Xenocide (Ender's Saga 3)
Miro laughed. Too loudly. "Feeling grumpy, Andrew?" he cackled. "A bit out of sorts?"
It was too much to take. Ender spun his chair, turning away from the terminal where he had been studying a simplified model of the ansible network, trying to imagine where in that random latticework Jane's soul might dwell. He gazed steadily at Miro until he stopped laughing.
"Did I do this to you?" asked Ender.
Miro looked more angry than abashed. "Maybe I needed you to," he said. "Ever think of that? You were so respectful, all of you. Let Miro keep his dignity. Let him brood himself into madness, right? Just don't talk about the thing that's happened to him. Didn't you ever think I needed somebody to jolly me out of it sometimes?"
"Didn't you ever think that I don't need that?"
Miro laughed again, but it came a bit late, and it was gentler. "On target," he said. "You treated me the way you like to be treated when you grieve, and now I'm treating you the way I like to be treated. We prescribe our own medicine for each other."
"Your mother and I are still married," Ender said.
"Let me tell you something," said Miro, "out of the wisdom of my twenty years or so of life. It's easier when you finally start admitting to yourself that you'll never have her back. That she's permanently out of reach."
"Ouanda is out of reach. Novinha isn't."
"She's with the Children of the Mind of Christ. It's a nunnery, Andrew."
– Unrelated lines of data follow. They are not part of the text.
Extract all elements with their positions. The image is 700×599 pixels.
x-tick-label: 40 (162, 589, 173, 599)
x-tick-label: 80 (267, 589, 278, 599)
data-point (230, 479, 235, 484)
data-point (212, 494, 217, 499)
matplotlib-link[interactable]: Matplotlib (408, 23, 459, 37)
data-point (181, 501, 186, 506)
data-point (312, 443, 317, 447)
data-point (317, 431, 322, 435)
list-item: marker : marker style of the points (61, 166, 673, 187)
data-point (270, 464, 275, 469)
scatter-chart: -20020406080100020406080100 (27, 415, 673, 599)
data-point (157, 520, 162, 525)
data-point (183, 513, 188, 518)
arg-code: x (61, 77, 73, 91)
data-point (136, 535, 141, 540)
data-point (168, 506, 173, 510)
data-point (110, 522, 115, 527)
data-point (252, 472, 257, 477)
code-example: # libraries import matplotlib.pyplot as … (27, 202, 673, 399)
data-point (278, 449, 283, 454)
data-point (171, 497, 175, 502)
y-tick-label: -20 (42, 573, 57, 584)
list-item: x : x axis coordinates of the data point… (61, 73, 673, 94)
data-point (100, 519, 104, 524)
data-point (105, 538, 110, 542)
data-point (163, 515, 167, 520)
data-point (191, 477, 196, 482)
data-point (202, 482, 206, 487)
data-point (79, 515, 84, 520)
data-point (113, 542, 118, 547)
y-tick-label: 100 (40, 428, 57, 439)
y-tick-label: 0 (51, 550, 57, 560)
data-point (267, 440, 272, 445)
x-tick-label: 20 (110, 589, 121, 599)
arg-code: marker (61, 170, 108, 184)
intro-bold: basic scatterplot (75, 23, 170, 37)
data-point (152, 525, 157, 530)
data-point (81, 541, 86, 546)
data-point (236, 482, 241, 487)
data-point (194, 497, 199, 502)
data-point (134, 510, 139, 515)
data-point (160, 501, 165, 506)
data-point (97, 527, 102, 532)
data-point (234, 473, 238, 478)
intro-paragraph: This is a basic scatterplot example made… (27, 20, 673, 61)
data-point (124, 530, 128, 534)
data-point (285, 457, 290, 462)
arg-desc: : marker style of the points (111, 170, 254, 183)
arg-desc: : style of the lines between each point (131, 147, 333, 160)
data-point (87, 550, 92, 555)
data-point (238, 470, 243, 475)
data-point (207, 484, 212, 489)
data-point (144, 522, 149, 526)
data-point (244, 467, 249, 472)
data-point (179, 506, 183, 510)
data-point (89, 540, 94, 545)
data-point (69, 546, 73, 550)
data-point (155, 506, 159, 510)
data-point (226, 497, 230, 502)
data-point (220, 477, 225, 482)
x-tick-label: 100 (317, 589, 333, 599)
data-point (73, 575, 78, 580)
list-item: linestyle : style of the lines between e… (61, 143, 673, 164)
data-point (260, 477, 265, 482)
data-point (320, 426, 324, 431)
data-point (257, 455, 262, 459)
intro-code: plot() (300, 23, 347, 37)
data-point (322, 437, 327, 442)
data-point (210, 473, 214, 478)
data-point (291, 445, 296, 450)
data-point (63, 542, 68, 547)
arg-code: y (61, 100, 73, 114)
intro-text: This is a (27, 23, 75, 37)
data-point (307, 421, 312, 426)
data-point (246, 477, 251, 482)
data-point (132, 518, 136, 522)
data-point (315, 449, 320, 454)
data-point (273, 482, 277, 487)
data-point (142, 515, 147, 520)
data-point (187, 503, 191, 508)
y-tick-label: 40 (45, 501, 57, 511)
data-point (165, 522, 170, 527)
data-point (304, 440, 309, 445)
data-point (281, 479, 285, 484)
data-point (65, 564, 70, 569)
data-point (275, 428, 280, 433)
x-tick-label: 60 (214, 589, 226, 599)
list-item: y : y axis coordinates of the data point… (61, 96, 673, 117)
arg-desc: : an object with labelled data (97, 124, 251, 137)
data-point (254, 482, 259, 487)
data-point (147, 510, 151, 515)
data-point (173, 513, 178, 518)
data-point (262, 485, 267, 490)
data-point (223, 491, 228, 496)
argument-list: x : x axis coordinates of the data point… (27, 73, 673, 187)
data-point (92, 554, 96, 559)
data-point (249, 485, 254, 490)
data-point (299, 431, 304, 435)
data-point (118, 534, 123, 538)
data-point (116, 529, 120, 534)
"Not so," said Ender. "It's a monastic order that only married couples can join. She can't belong to them without me."
"So," said Miro. "You can have her back whenever you want to join the Filhos. I can just see you as Dom Cristao."
Ender couldn't help chuckling at the idea. "Sleeping in separate beds. Praying all the time. Never touching each other."
"If that's marriage, Andrew, then Ouanda and I are married right now."
"It is marriage, Miro. Because the couples in the Filhos da Mente de Cristo are working together, doing a work together."
"Then we're married," said Miro. "You and I. Because we're trying to save Jane together."
"Just friends," said Ender. "We're just friends."
"Rivals is more like it. Jane keeps us both like lovers on a string."
Miro was sounding too much like Novinha's accusations about Jane. "We're hardly lovers," he said. "Jane isn't human. She doesn't even have a body."
"Aren't you the logical one," said Miro. "Didn't you just say that you and Mother could still be married, without even touching?"
It was an analogy that Ender didn't like, because it seemed to have some truth in it. Was Novinha right to be jealous of Jane, as she had been for so many years?
"She lives inside our heads, practically," said Miro. "That's a place where no wife will ever go."
"I always thought," said Ender, "that your mother was jealous of Jane because she wished she had someone that close to her."
"Bobagem," said Miro. "Lixo." Nonsense. Garbage. "Mother was jealous of Jane because she wanted so badly to be that close to you, and she never could."
"Not your mother. She was always self-contained. There were times when we were very close, but she always turned back to her work."
"The way you always turned back to Jane."
"Did she tell you that?"
"Not in so many words. But you'd be talking to her, and then all of a sudden you'd fall silent, and even though you're good at subvocalizing, there's still a little movement in the jaw, and your eyes and lips react a little to what Jane says to you. She saw. You'd be with Mother, close, and then all of a sudden you were somewhere else."
"That's not what split us apart," said Ender. "It was Quim's death."
"Quim's death was the last straw. If it hadn't been for Jane, if Mother had really believed you belonged to her, heart and soul, she would have turned to you when Quim died, instead of turning away."